Words with friends 2: Tile Styles
Tile Styles are collectible cosmetic tile sets that let players personalize their game experience without affecting gameplay. They can be earned, unlocked, or purchased and introduce a long-term progression loop that deepens ownership and identity.
Zynga
Tile Styles: A cosmetic progression system for Words With Friends 2
Words With Friends 2 lacked long-term progression and had no way for players to personalize their experience. Engagement was shallow, and players had few reasons to return. Tile Styles introduced collectible cosmetic tiles, a progression loop, and a system that let players express themselves without disrupting core gameplay.
ROLE
Senior UX Designer
Team
Product manager
UX Director
Eng manager
3 Engineers
Timeline
2017 - 2018
Tools
Sketch, React, Adobe Photoshop, Adobe Illustrator
The Problem
Retention Opportunity
Words With Friends 2 had no long-term progression system. Players lacked ongoing goals or rewards, leading to shallow engagement and fewer reasons to return.

The Approach
Exploring the Player Experience
I explored ways for players to browse and switch tile styles without disrupting the core gameplay loop. Keeping the board visible was essential since players rely on spatial context and momentum. I validated navigation patterns through wireframes and prototypes, focusing on clarity, speed, and minimal friction.

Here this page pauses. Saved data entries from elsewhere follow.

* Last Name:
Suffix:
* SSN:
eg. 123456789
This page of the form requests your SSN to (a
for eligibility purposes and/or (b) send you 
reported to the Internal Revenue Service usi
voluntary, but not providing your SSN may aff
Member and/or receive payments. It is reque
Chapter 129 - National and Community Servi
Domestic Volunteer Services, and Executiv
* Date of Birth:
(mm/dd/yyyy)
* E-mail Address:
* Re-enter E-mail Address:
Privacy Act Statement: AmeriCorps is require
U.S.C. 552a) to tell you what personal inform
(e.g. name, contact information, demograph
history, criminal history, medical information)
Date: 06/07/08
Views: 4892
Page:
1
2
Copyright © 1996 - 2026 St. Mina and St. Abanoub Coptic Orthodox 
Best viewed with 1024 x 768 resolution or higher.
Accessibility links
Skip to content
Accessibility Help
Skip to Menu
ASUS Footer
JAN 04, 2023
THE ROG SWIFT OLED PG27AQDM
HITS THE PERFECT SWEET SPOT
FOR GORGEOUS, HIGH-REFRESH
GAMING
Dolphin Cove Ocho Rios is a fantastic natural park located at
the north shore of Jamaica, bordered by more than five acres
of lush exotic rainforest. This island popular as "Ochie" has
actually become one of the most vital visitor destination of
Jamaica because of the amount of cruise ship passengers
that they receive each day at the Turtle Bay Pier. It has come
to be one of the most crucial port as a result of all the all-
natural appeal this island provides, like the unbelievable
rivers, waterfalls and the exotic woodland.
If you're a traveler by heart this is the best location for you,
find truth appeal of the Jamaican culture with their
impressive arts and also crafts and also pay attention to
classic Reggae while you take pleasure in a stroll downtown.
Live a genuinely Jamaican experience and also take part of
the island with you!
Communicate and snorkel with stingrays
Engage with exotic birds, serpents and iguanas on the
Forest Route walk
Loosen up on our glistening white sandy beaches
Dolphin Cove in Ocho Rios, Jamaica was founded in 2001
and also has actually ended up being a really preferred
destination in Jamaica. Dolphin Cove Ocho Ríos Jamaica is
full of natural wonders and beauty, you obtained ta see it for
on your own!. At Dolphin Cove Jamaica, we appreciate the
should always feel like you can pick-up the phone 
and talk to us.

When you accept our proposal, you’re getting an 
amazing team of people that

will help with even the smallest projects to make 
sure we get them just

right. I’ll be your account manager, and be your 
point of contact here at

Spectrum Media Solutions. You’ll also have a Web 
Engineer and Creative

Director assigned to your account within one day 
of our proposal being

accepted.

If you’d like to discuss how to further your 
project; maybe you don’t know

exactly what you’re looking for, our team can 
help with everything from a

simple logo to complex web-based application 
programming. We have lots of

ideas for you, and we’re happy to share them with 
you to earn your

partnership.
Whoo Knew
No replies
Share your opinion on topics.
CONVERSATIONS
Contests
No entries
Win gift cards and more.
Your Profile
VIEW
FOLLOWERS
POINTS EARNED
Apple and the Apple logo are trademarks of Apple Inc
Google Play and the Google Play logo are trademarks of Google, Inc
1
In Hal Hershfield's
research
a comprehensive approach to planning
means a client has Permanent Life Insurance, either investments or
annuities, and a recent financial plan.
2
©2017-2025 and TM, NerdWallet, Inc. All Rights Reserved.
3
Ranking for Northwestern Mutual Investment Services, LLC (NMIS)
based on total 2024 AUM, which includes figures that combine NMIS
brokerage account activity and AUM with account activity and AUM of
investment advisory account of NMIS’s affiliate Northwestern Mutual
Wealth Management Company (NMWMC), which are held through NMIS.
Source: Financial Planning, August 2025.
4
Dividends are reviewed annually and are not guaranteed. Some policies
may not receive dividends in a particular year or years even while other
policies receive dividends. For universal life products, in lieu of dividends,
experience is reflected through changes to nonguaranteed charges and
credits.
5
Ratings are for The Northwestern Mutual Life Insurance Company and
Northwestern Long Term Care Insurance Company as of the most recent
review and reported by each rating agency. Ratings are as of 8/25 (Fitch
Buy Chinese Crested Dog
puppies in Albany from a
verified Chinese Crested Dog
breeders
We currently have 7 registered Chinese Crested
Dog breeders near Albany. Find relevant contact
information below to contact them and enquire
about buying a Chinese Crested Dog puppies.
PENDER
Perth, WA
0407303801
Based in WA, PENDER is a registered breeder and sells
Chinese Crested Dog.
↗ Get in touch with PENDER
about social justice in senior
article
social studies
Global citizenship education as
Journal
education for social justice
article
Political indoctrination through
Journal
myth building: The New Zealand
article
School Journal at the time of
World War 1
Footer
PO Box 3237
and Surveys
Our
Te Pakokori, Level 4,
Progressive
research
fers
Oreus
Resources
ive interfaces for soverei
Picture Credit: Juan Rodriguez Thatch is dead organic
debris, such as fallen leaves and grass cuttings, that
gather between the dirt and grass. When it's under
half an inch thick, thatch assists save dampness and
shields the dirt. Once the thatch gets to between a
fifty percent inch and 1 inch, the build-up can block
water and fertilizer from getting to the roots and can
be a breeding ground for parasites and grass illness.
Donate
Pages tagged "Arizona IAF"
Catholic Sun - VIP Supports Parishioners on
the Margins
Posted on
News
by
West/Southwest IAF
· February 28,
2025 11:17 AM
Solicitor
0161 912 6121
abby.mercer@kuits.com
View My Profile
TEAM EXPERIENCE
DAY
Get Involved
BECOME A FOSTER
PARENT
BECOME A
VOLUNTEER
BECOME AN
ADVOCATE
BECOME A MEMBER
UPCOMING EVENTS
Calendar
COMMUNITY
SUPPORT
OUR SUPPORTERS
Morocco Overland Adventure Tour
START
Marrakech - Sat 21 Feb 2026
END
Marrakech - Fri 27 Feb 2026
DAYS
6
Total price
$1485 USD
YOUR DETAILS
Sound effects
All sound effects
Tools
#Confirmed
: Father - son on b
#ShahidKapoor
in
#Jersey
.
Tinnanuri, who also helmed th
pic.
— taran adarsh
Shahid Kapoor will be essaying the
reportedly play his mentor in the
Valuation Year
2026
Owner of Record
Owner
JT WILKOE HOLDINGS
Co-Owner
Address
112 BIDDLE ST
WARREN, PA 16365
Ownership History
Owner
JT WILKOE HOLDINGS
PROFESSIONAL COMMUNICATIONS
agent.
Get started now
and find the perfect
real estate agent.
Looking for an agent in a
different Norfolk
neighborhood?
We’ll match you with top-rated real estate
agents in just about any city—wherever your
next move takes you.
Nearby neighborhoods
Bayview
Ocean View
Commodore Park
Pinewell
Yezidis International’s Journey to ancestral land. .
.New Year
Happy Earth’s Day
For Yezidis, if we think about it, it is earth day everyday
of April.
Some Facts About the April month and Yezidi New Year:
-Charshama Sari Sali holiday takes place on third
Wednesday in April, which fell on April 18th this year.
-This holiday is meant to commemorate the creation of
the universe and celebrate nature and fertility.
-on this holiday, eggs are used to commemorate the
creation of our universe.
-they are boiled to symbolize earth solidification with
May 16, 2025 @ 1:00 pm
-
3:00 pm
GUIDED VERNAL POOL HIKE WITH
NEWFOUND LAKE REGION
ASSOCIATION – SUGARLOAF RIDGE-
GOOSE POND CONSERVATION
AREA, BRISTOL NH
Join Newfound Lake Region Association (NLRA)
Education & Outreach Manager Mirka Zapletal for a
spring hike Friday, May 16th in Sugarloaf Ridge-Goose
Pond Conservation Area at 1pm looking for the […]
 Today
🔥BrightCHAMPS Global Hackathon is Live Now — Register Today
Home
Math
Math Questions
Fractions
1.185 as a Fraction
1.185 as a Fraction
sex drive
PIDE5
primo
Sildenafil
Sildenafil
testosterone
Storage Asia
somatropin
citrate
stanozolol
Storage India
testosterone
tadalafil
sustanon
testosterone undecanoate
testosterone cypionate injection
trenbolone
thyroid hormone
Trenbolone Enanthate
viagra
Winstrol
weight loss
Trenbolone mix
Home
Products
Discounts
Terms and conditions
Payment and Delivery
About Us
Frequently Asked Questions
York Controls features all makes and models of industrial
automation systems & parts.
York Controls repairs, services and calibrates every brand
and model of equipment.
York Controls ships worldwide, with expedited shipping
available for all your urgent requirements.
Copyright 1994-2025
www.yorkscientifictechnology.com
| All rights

A competitive review of cosmetic inventory systems informed decisions around rarity, organization, and placement within the product.

The VISION
Tile styles
Create a collectible cosmetic system that motivates players to return, progress, and personalize their experience without interfering with the core gameplay loop.

The Solution
Tile Styles added a cosmetic progression layer to Words With Friends 2. Players collect “paint” through gameplay to complete tileset, equip styles on the board, and switch quickly without breaking flow. The system supports clear collection goals, rarity-based rewards, and meaningful personalization.

The Framework
Principles
Clarity over complexity.
Ensure players can preview and switch tile styles without confusion or disruption, keeping interactions simple, visible, and intuitive.
Flow over Decoration.
Prioritize preserving the core gameplay rhythm over adding visual embellishments, ensuring cosmetic features never slow players down.
Expression over Uniformity.
Support personalization by making each tileset feel distinct and meaningful, encouraging players to express themselves through the styles they earn.
Tile switching
I designed the switching flow to preserve board visibility and keep players in rhythm. Showing styles in context allowed players to quickly judge readability and visual balance. Each tileset needed to feel distinct to encourage expression and collection.

Progression
A key design question was determining what players should collect before completing a tileset. I introduced the idea of “paint” as a thematic resource used to finish a style. This narrative approach tested well and it gave players a clear story behind progression and made the collection loop more intuitive and rewarding.

Reflection
Because players can be sensitive to features that alter the core experience, I designed a global on/off control for Tile Styles. This ensured players could engage on their own terms and reduced the risk of feature rejection by preserving the familiar gameplay feel.

ONBOARDING
To help players discover the inventory organically, I surfaced it through a profile badge. This approach avoided disrupting play, but in hindsight, it may have been too passive. A more guided onboarding could have improved discovery while still respecting the core loop.

Prototyping
Prototyping revealed timing issues and edge cases in the rewards flow that forced players through several consecutive screens. To reduce friction, I introduced a “tap anywhere to skip” interaction, allowing players to control pacing and stay in flow.

The EXecution
Gallery of Tile Styles


The Impact
Tile Styles added a meaningful cosmetic progression system to Words With Friends 2 and strengthened long-term engagement without disrupting the core gameplay loop.
3% increase in Daily Active Moves
Each 1% lift represents roughly $1M in monthly ad revenue.